[Opening MATERIAL PROVIDED section]

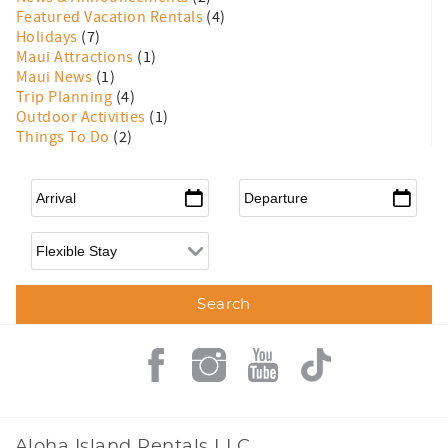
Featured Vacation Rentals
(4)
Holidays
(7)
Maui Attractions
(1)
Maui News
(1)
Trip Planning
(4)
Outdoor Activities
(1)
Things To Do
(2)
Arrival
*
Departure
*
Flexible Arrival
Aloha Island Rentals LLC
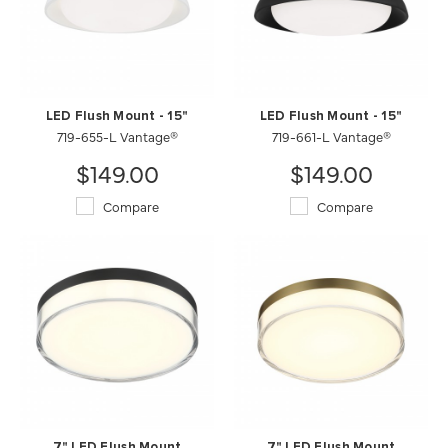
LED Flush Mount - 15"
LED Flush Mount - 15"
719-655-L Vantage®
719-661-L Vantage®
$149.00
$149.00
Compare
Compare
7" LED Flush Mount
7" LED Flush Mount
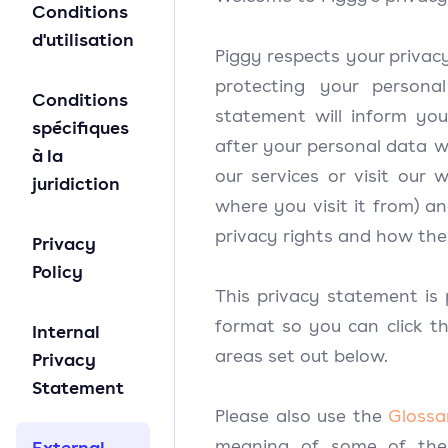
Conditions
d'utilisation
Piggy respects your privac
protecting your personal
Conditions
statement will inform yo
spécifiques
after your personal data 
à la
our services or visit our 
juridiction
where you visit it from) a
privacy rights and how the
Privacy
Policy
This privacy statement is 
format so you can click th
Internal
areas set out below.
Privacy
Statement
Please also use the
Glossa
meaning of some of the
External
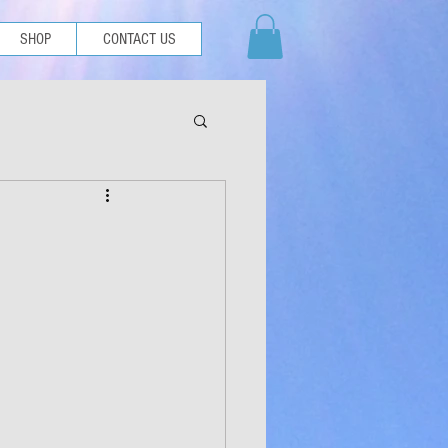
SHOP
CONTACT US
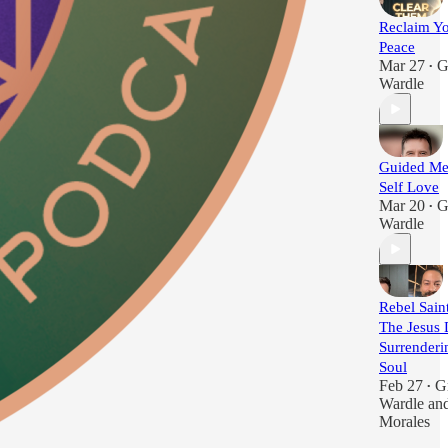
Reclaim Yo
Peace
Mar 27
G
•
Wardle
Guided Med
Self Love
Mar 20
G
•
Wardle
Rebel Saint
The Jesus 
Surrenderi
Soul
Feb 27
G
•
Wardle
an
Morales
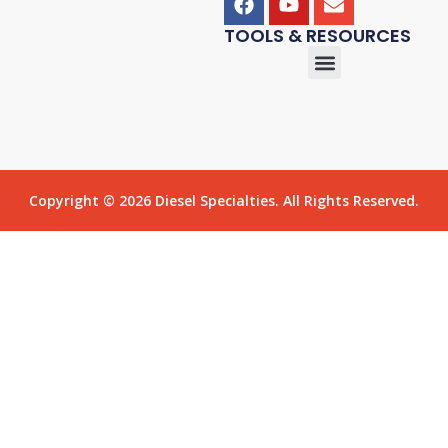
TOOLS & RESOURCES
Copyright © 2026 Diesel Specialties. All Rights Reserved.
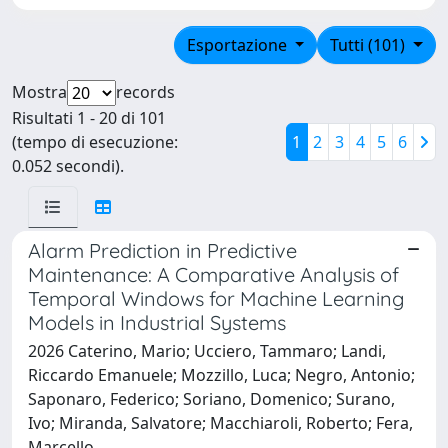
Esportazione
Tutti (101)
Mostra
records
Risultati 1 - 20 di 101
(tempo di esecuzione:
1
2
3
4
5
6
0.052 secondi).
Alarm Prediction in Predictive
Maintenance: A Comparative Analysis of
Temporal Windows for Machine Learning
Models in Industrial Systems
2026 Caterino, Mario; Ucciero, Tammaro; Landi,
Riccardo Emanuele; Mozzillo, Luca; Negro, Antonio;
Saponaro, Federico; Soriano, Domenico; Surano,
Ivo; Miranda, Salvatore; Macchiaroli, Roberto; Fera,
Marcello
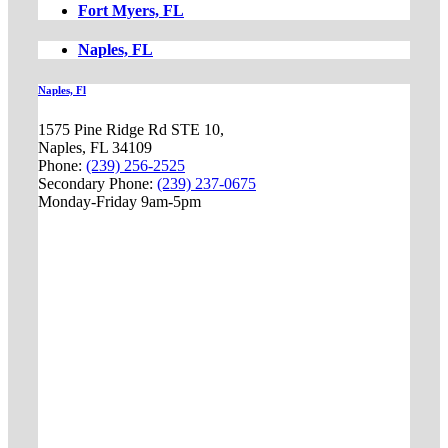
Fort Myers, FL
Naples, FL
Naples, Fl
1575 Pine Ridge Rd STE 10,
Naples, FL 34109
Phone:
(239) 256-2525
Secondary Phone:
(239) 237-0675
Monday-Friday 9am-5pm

[Closing MATERIAL PROVIDED section]
[Opening MATERIAL PROVIDED section]

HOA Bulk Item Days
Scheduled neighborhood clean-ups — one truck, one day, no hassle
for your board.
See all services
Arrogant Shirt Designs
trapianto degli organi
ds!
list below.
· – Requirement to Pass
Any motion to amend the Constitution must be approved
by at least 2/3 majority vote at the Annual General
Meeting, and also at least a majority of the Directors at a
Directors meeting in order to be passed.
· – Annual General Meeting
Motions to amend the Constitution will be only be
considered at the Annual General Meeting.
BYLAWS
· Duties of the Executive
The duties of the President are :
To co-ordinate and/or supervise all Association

[Closing MATERIAL PROVIDED section]

Give again, exactly as written above, each line from the one that has "Featured Vacation Rentals" to the one that has "d'utilisation", both included; omit the pictures.

*YOUR RESPONSE*
Featured Vacation Rentals
(4)
Holidays
(7)
Maui Attractions
(1)
Maui News
(1)
Trip Planning
(4)
Outdoor Activities
(1)
Things To Do
(2)
Arrival
*
Departure
*
Flexible Arrival
Aloha Island Rentals LLC
LED Flush Mount - 15"
LED Flush Mount - 15"
719-655-L Vantage®
719-661-L Vantage®
$149.00
$149.00
Compare
Compare
7" LED Flush Mount
7" LED Flush Mount
Conditions
d'utilisation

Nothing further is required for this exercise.